= PROVIDED ENTRIES =

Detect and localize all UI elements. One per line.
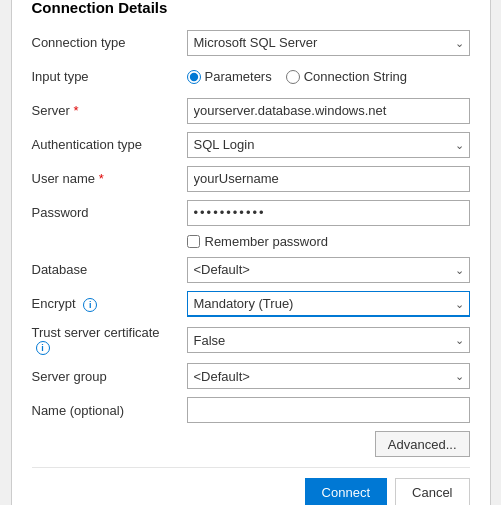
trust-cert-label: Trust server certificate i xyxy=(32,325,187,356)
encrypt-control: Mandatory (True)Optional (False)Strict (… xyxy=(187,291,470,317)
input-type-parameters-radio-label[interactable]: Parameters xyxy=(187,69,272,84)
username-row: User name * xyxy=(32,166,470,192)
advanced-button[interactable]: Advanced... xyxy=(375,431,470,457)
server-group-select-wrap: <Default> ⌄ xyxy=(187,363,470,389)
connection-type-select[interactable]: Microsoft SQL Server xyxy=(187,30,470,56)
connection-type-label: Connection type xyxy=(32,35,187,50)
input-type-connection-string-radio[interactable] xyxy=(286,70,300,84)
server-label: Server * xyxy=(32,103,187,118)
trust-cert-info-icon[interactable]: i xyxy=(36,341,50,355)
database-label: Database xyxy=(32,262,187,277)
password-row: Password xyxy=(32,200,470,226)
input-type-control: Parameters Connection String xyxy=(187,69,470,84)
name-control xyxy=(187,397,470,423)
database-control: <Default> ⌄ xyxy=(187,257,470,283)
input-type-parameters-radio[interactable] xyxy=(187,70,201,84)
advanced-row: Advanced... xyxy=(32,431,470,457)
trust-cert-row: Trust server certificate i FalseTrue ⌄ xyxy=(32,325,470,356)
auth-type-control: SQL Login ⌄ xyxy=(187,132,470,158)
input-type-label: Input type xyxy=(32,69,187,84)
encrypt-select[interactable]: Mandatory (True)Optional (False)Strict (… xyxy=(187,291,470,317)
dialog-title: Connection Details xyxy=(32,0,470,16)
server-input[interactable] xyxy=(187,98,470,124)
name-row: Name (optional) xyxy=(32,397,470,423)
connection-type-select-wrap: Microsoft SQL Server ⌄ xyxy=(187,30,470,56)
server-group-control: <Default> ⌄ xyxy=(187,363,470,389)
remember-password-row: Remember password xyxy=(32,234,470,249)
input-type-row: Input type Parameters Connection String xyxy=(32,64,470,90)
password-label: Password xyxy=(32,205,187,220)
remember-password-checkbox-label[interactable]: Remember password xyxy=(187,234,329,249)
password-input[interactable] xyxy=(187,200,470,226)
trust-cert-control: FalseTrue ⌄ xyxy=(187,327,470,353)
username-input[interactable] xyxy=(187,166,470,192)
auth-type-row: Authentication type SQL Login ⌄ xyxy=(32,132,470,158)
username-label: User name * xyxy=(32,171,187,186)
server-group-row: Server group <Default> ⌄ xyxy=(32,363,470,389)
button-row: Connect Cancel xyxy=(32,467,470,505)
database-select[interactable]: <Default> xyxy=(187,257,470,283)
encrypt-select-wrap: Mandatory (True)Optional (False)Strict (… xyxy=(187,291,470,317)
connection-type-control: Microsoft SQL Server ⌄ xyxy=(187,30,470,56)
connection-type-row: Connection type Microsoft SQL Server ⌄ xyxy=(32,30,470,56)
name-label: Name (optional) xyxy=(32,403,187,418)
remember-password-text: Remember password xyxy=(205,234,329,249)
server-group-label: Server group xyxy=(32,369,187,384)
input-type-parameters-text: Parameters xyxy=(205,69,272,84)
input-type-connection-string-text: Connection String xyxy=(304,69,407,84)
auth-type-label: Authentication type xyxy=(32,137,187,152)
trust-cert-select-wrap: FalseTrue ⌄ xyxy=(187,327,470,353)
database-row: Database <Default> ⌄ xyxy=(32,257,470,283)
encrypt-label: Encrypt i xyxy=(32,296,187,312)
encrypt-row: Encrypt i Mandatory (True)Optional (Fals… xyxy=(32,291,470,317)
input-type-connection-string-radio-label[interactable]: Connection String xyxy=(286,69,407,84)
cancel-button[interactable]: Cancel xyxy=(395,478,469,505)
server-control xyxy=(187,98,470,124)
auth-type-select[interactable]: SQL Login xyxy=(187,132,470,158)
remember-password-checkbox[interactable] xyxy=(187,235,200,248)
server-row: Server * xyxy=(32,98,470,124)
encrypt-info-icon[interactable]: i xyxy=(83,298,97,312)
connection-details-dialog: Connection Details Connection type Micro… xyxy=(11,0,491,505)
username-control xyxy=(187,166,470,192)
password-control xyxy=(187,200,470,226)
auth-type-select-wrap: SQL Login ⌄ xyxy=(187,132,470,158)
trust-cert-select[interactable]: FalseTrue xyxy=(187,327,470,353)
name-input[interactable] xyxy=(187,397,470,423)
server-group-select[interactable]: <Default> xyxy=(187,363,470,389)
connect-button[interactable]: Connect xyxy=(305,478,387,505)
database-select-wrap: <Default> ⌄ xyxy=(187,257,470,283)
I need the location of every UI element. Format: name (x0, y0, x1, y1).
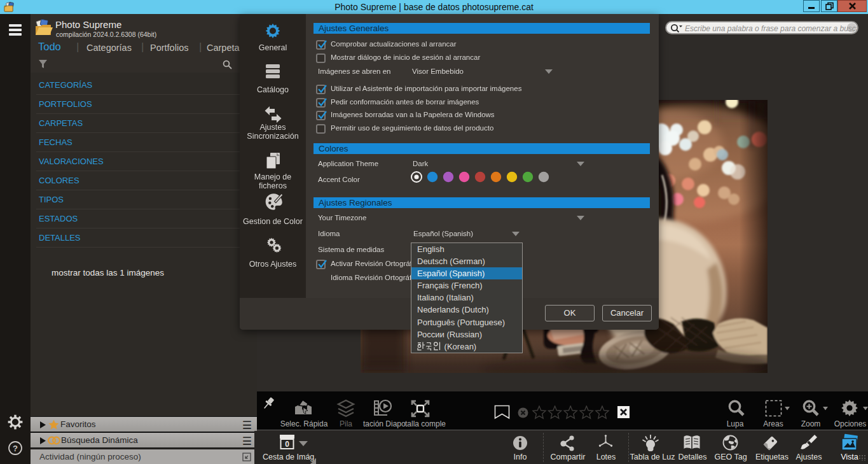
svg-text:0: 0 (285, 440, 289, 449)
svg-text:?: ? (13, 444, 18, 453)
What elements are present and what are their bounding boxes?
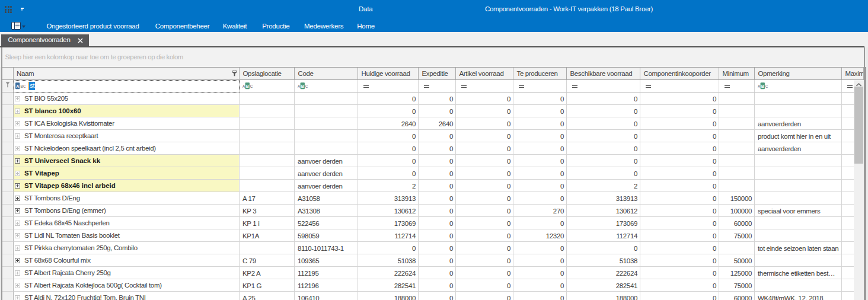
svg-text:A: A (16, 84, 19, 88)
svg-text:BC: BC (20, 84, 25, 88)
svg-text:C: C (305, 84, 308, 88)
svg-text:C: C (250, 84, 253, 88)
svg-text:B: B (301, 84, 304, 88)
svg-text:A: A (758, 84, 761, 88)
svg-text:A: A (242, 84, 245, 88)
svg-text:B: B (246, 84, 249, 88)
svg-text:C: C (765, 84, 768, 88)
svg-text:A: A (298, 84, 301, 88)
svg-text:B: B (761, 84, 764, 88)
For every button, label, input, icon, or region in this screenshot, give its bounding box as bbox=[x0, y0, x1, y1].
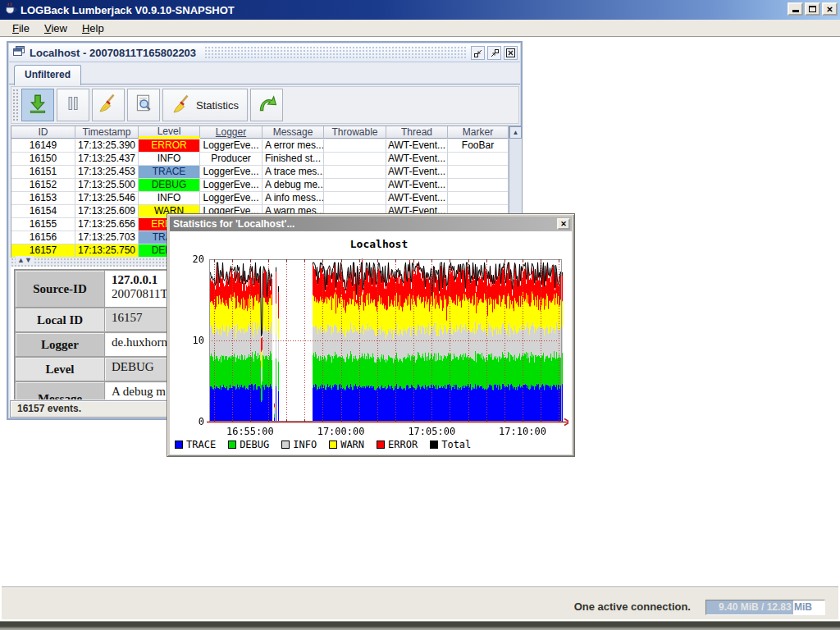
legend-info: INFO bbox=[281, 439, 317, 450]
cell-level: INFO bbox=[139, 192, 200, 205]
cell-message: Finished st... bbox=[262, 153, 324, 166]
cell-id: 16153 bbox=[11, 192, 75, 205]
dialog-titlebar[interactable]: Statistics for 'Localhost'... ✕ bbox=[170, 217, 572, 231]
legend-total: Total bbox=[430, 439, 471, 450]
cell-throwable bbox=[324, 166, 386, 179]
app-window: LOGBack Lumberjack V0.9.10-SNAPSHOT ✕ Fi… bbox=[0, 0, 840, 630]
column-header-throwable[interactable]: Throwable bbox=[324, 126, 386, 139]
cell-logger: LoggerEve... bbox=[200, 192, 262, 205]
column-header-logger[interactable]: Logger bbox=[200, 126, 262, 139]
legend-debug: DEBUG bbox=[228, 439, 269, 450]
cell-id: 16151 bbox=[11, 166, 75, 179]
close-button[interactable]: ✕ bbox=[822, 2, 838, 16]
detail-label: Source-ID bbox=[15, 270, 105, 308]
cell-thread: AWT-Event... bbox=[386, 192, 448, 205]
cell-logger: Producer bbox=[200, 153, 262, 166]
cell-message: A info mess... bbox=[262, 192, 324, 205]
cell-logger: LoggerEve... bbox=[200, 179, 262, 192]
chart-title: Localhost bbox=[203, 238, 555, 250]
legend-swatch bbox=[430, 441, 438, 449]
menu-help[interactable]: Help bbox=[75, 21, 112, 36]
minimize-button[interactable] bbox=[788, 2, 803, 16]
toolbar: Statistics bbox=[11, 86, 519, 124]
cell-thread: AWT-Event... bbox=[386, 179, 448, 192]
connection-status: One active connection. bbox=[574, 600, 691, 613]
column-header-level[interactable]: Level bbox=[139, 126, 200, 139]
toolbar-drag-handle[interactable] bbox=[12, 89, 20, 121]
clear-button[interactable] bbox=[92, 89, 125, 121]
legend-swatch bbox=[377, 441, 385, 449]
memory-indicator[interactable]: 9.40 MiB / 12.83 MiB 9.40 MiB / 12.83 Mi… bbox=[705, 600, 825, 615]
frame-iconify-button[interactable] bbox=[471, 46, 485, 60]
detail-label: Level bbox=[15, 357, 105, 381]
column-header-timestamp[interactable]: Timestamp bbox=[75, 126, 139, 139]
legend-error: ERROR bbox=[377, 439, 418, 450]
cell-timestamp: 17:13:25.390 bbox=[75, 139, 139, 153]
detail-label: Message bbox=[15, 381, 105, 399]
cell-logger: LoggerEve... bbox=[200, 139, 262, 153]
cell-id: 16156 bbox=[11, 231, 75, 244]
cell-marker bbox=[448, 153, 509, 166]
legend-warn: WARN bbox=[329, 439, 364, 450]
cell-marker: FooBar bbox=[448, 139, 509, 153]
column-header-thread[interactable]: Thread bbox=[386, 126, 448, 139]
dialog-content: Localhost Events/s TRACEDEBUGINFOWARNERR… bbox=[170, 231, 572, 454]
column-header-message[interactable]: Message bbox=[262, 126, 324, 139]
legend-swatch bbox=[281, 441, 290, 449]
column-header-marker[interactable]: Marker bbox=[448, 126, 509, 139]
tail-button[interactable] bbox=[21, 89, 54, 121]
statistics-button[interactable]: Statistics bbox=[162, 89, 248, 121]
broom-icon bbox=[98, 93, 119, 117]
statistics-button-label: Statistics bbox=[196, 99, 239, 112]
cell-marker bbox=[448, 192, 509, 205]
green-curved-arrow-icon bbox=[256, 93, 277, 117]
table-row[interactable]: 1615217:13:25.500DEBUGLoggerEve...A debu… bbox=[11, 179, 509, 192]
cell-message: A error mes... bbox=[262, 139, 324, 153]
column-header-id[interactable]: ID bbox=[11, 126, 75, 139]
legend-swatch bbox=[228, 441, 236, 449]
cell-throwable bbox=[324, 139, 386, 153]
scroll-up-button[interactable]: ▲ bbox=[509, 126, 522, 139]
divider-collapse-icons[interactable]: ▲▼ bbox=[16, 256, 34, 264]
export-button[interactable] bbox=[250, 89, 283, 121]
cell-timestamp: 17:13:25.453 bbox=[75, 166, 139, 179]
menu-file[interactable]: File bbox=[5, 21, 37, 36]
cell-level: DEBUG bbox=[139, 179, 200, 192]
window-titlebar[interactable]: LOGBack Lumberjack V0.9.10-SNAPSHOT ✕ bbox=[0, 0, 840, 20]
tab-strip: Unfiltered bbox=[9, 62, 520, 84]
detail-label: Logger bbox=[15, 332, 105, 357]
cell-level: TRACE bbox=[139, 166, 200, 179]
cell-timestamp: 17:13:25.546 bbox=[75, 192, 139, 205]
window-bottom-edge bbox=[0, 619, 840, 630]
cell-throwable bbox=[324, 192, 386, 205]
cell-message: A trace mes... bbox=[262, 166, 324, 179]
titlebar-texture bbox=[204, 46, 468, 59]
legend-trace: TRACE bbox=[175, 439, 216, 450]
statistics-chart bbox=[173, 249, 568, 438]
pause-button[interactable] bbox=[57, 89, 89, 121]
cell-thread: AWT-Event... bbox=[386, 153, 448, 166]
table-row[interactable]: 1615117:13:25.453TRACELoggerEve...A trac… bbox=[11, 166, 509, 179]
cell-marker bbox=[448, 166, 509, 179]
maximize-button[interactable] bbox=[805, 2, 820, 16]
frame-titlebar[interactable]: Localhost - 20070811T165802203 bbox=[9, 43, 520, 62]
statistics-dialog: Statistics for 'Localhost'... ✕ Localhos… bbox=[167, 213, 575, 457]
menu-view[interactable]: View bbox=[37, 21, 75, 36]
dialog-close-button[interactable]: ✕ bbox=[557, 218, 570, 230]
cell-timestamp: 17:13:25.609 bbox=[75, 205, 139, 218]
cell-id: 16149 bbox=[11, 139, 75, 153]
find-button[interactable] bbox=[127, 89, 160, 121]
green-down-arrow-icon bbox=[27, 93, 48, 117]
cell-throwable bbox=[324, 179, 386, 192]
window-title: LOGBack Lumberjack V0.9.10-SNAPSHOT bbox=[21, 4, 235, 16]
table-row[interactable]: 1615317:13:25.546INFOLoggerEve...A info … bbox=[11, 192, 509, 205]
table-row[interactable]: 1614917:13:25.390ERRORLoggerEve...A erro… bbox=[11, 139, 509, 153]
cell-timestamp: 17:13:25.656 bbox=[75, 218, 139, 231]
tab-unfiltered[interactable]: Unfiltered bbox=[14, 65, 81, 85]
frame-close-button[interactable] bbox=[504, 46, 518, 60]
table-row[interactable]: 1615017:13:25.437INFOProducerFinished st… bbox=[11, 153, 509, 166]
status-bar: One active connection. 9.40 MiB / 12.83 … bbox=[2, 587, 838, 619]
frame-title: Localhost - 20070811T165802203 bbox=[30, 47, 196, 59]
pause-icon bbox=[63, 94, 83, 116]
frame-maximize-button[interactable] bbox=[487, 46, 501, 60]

= REQUIRED WORK =
Report, from the entries above, each line where "thread" is found.

= RESPONSE BOX =
cell-thread: AWT-Event... bbox=[386, 192, 448, 205]
cell-thread: AWT-Event... bbox=[386, 179, 448, 192]
column-header-thread[interactable]: Thread bbox=[386, 126, 448, 139]
cell-thread: AWT-Event... bbox=[386, 153, 448, 166]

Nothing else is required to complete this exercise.